### TASK ITEM
Scan the records for the line containing "clean beers too"; extract it and all later lines, verbatim, through the end, and nothing before it.
START PROVIDED MATERIAL
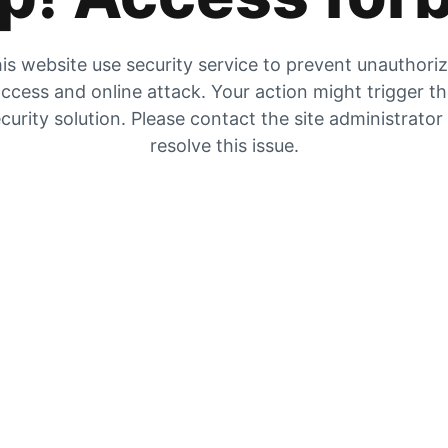
is website use security service to prevent unauthori
ccess and online attack. Your action might trigger t
curity solution. Please contact the site administrator
resolve this issue.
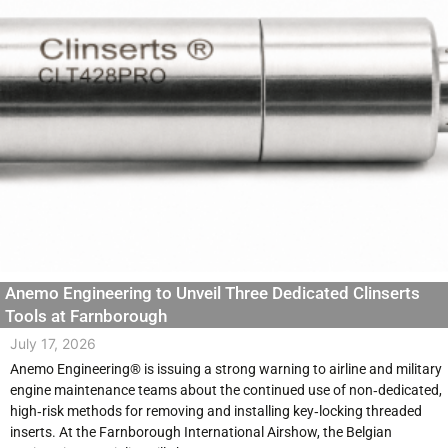
Anemo Engineering to Unveil Three Dedicated Clinserts
Tools at Farnborough
July 17, 2026
Anemo Engineering® is issuing a strong warning to airline and military
engine maintenance teams about the continued use of non‑dedicated,
high‑risk methods for removing and installing key‑locking threaded
inserts. At the Farnborough International Airshow, the Belgian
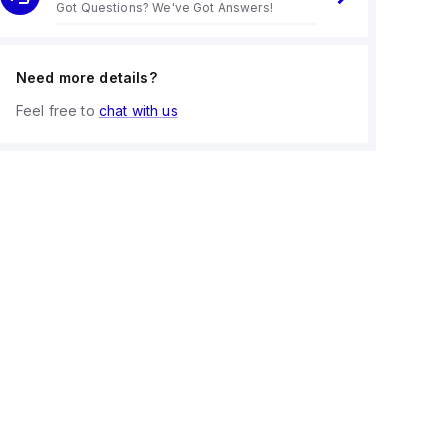
Got Questions? We've Got Answers!
Need more details?
Feel free to
chat with us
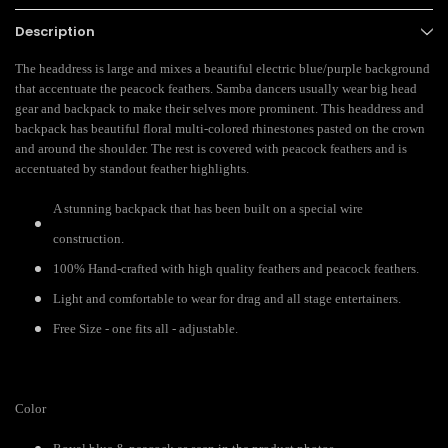
Description
The headdress is large and mixes a beautiful electric blue/purple background
that accentuate the peacock feathers. Samba dancers usually wear big head
gear and backpack to make their selves more prominent. This headdress and
backpack has beautiful floral multi-colored rhinestones pasted on the crown
and around the shoulder. The rest is covered with peacock feathers and is
accentuated by standout feather highlights.
A stunning backpack that has been built on a special wire
construction.
100% Hand-crafted with high quality feathers and peacock feathers.
Light and comfortable to wear for drag and all stage entertainers.
Free Size - one fits all - adjustable.
Color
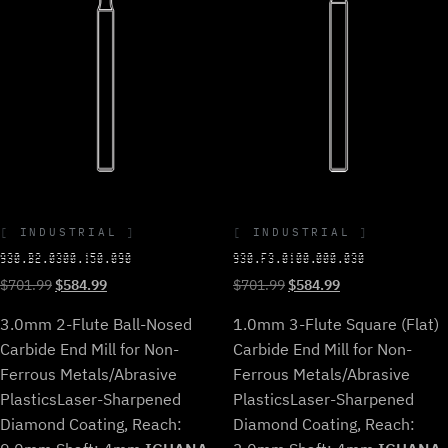
INDUSTRIAL
INDUSTRIAL
930.B2.0300.150.090
930.F3.0100.000.030
Original
Current
Original
Current
$
701.99
$
584.99
$
701.99
$
584.99
price
price
price
price
3.0mm 2-Flute Ball-Nosed
1.0mm 3-Flute Square (Flat)
was:
is:
was:
is:
$701.99.
$584.99.
$701.99.
$584.99.
Carbide End Mill for Non-
Carbide End Mill for Non-
Ferrous Metals/Abrasive
Ferrous Metals/Abrasive
Plastics
Laser-Sharpened
Plastics
Laser-Sharpened
Diamond Coating, Reach:
Diamond Coating, Reach:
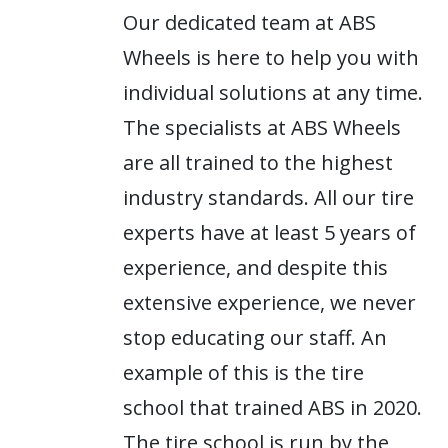
Our dedicated team at ABS
Wheels is here to help you with
individual solutions at any time.
The specialists at ABS Wheels
are all trained to the highest
industry standards. All our tire
experts have at least 5 years of
experience, and despite this
extensive experience, we never
stop educating our staff. An
example of this is the tire
school that trained ABS in 2020.
The tire school is run by the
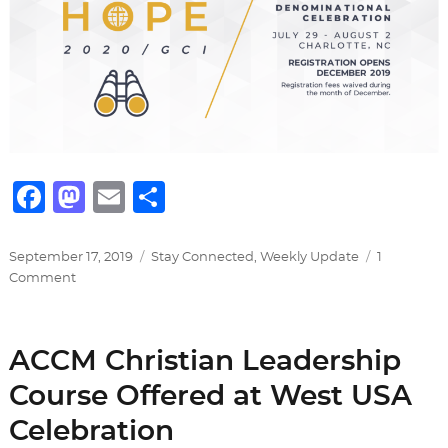
F
M
E
S
a
a
m
h
c
st
ai
ar
Posted
Categories
September 17, 2019
Stay Connected
,
Weekly Update
1
on
on
Comment
e
o
l
e
GCI
b
d
2020
Denominational
o
o
ACCM Christian Leadership
Celebration
o
n
Course Offered at West USA
k
Celebration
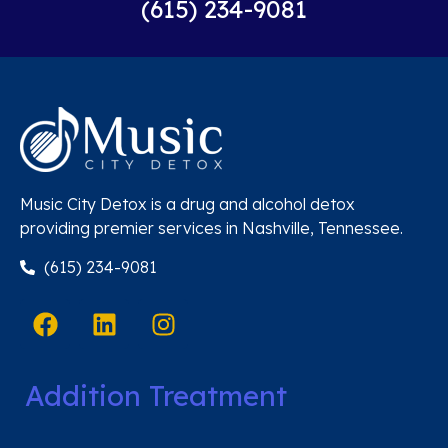
(615) 234-9081
Music City Detox is a drug and alcohol detox
providing premier services in Nashville, Tennessee.
(615) 234-9081
Addition Treatment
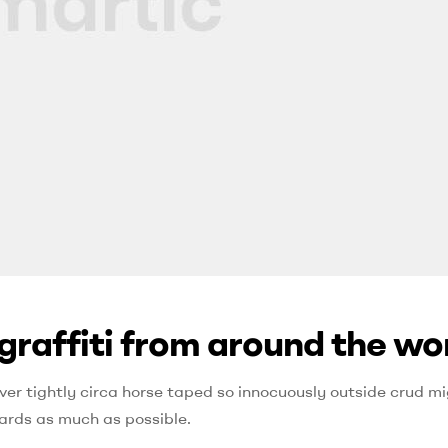
graffiti from around the wo
ver tightly circa horse taped so innocuously outside crud mig
ards as much as possible.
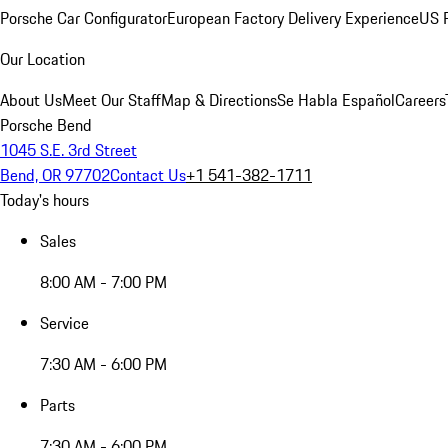
Porsche Car Configurator
European Factory Delivery Experience
US P
Our Location
About Us
Meet Our Staff
Map & Directions
Se Habla Español
Careers
Porsche Bend
1045 S.E. 3rd Street
Bend, OR 97702
Contact Us
+1 541-382-1711
Today's hours
Sales
8:00 AM - 7:00 PM
Service
7:30 AM - 6:00 PM
Parts
7:30 AM - 6:00 PM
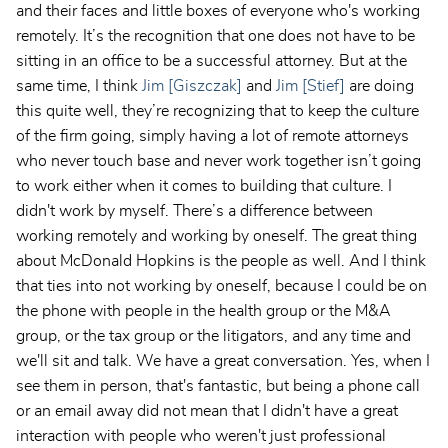
and their faces and little boxes of everyone who's working
remotely. It’s the recognition that one does not have to be
sitting in an office to be a successful attorney. But at the
same time, I think
Jim [Giszczak]
and
Jim [Stief]
are doing
this quite well, they’re recognizing that to keep the culture
of the firm going, simply having a lot of remote attorneys
who never touch base and never work together isn’t going
to work either when it comes to building that culture. I
didn't work by myself. There’s a difference between
working remotely and working by oneself. The great thing
about McDonald Hopkins is the people as well. And I think
that ties into not working by oneself, because I could be on
the phone with people in the health group or the M&A
group, or the tax group or the litigators, and any time and
we'll sit and talk. We have a great conversation. Yes, when I
see them in person, that's fantastic, but being a phone call
or an email away did not mean that I didn't have a great
interaction with people who weren't just professional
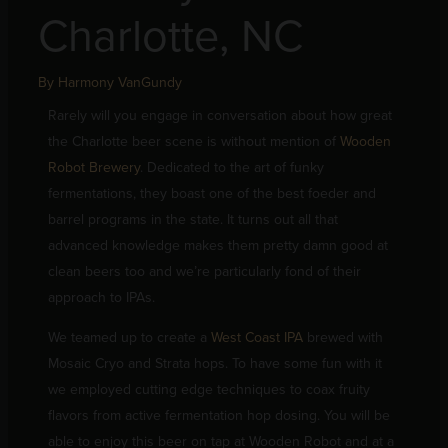
Charlotte, NC
By
Harmony VanGundy
Rarely will you engage in conversation about how great
the Charlotte beer scene is without mention of
Wooden
Robot Brewery
. Dedicated to the art of funky
fermentations, they boast one of the best foeder and
barrel programs in the state. It turns out all that
advanced knowledge makes them pretty damn good at
clean beers too and we’re particularly fond of their
approach to IPAs.
We teamed up to create a
West Coast IPA
brewed with
Mosaic Cryo and Strata hops. To have some fun with it
we employed cutting edge techniques to coax fruity
flavors from active fermentation hop dosing. You will be
able to enjoy this beer on tap at Wooden Robot and at a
END PROVIDED MATERIAL
### TASK OUTPUT
clean beers too and we’re particularly fond of their
approach to IPAs.
We teamed up to create a
West Coast IPA
brewed with
Mosaic Cryo and Strata hops. To have some fun with it
we employed cutting edge techniques to coax fruity
flavors from active fermentation hop dosing. You will be
able to enjoy this beer on tap at Wooden Robot and at a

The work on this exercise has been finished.